Faisant suite aux récents appels au report de la France et d’autres pays, l’UE a obtenu des clauses de sauvegarde supplémentaires pour l’agriculture afin de faire avancer l’accord de libre-échange longtemps bloqué avec le Mercosur. Le Brésil presse pour une approbation rapide avant la signature prévue samedi, des réserves persistant parmi les États membres.
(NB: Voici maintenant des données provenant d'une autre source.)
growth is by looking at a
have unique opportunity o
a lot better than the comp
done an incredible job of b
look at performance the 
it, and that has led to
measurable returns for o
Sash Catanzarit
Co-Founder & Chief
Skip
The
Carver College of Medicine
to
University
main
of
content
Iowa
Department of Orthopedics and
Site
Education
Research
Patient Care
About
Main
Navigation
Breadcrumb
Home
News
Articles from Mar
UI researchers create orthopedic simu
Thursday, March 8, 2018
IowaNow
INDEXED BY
Face à l’opposition de pays comme la France — où les agriculteurs craignent la concurrence des importations sud-américaines à normes inférieures —, les États membres de l’UE et le Parlement européen ont conclu un compromis à Strasbourg sur des protections renforcées pour l’agriculture européenne. Ces garanties permettent une suspension temporaire des avantages tarifaires si les importations du Mercosur (du Brésil, d’Argentine, d’Uruguay et du Paraguay) augmentent de manière préjudiciable ou provoquent une chute excessive des prix pour les producteurs européens. Une enquête est déclenchée si les volumes dépassent une croissance annuelle de huit pour cent.
Les principaux produits surveillés incluent le bœuf, la volaille, le riz, le miel, les œufs, l’ail, l’éthanol, les agrumes et le sucre. La présidence danoise du Conseil de l’UE a annoncé des rapports d’impact bisannuels. Les partisans y voient la possibilité de signer samedi au Brésil, ce qui nécessite l’approbation d’au moins 15 des 27 États membres (65 % de la population de l’UE).
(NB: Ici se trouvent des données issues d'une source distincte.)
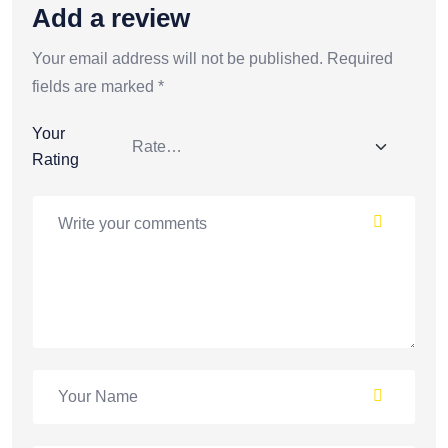
Add a review
Your email address will not be published.
Required
fields are marked
*
Your
Rating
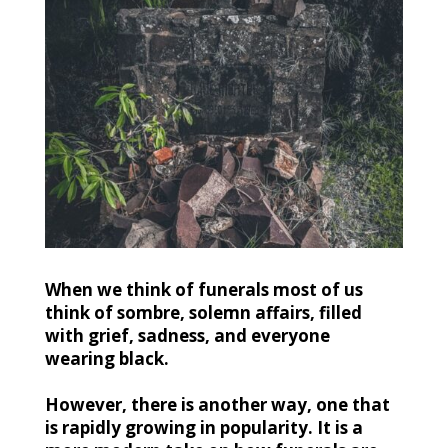
When we think of funerals most of us
think of sombre, solemn affairs, filled
with grief, sadness, and everyone
wearing black.
However, there is another way, one that
is rapidly growing in popularity. It is a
La France et l’Italie restent prudentes, la Pologne et l’Autriche s’opposant déjà. La position de l’Italie pourrait s’avérer décisive. Le président brésilien Luiz Inácio Lula da Silva a averti mercredi : « Si nous ne le faisons pas maintenant, le Brésil ne conclura pas d’accord pendant ma présidence » après 26 ans de négociations.
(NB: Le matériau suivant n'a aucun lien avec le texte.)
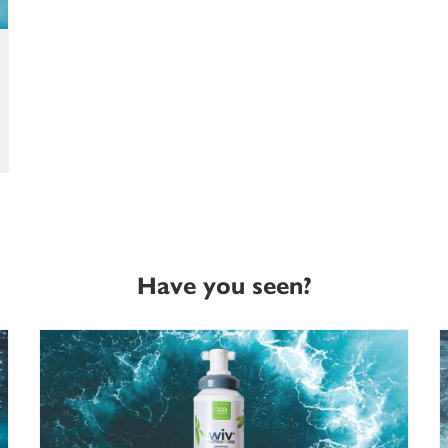
Have you seen?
L’accord promet une zone de libre-échange pour plus de 700 millions de personnes, contre le protectionnisme. Les critiques soulignent les risques pour les agriculteurs européens et la déforestation sud-américaine. Bernd Lange, des SPD, s’en est félicité : « Le commerce ouvert et une forte protection de l’agriculture européenne ne s’excluent pas mutuellement. » L’acceptation formelle est attendue prochainement.